🤔médecins9 févr. 2016 •
Stéphane Demilly •
professions de santéeffectifs de la professionrépartition géographique M. Stéphane Demilly rappelle à Mme la ministre des affaires sociales, de la santé et des droits des femmes que les déserts médicaux sont plus que jamais une réalité dans notre pays et ce malgré les annonces des gouvernements successifs. « Recherche médecin désespérément » tel est le titre de l'annonce que nombre de maires de nos communes rurales comme urbaines pourraient envoyer tant l'installation des médecins est devenue un véritable casse-tête pour les élus. La tendance s'alourdit d'année en année et aggrave la désertification de nos campagnes, mais aussi de nos quartiers. En effet, cette situation d'abord circonscrite au milieu rural concerne désormais tous les territoires. Chaque député, a dans sa circonscription, connaissance de difficultés à trouver un médecin. Dans sa circonscription, M. le député ne citera qu'un exemple, celui de la commune d'Athies qui compte 660 habitants. Le maire est totalement mobilisé pour trouver un remplaçant au médecin qui vient de partir à la retraite. Bien entendu, il a alerté l'Agence régionale de santé, puis a également lancé un appel plus large pour éviter que l'inéluctable ne se produise. Sans succès pour le moment.
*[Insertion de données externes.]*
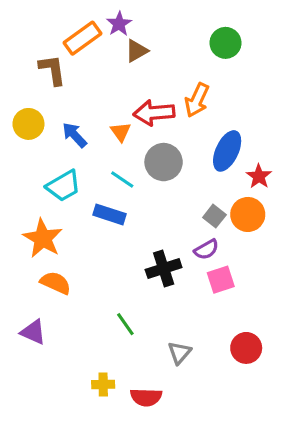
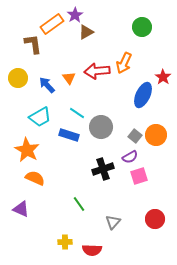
orange triangle: (121, 132) -> (69, 78), moved
gray circle: (164, 162) -> (101, 127), moved
red star: (259, 176) -> (163, 77), moved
Malheureusement, ce cas est loin d'être isolé La région Picardie recense la plus faible densité médicale avec 230,9 médecins pour 100 000 habitants. L'inégalité territoriale est flagrante quand on songe que la région PACA enregistre la plus forte densité avec 352 médecins pour 100 000 habitants. Alors certes, la ministre répondra que le pacte santé et territoire 2 prévoit des mesures pour lutter contre ce fléau. 1 000 généralistes ou autres spécialistes devraient ainsi s'installer dans un territoire fragile grâce aux contrats de praticien général de médecine générale ou ambulatoire d'ici 2017. Le
numerus clausus est également augmenté de 6,4 % ciblé dans 10 régions manquant de médecins. Pour la Picardie il est augmenté de 4 % soit 8 places supplémentaires. Ces mesures vont dans le bon sens mais sont trop timides pour répondre au défi majeur de la démographie médicale auquel nous devons faire face. Alors que 80 % des jeunes médecins s'établissent dans la région dans laquelle ils ont été formés, le concours de l'internat national favorise le déracinement d'étudiants de leurs régions de formation. Le système lui-même entretient et aggrave la fracture médicale et les inégalités d'accès aux soins quand en parallèle, les professionnels de santé restent peu enclins à contribuer volontairement au rééquilibrage de la démographie médicale. En effet, un sondage commandité par le Conseil national de l'ordre des médecins montre que 63 % des étudiants et 60 % des jeunes médecins n'envisagent pas de s'installer en zone rurale, en raison des fortes exigences de disponibilité requises et de l'isolement de ces zones (BVA, 2007). Il nous faut donc repenser notre modèle de santé de proximité et entrer dans une nouvelle dimension d'action. Il y a urgence ! L'article L. 1110-1 du code de la santé publique dispose : « le droit fondamental à la protection de la santé doit être mis en œuvre par tous moyens disponibles au bénéfice de toute personne ». Le 11ème alinéa du préambule de la Constitution de 1946 qui fait partie du bloc de constitutionnalité déclare que la Nation « garantit à tous (...) la protection de la santé ». Aussi, il lui demande quelles sont les mesures complémentaires que le Gouvernement entend prendre afin de répondre à cet enjeu de santé publique et lutter plus efficacement contre les déserts médicaux.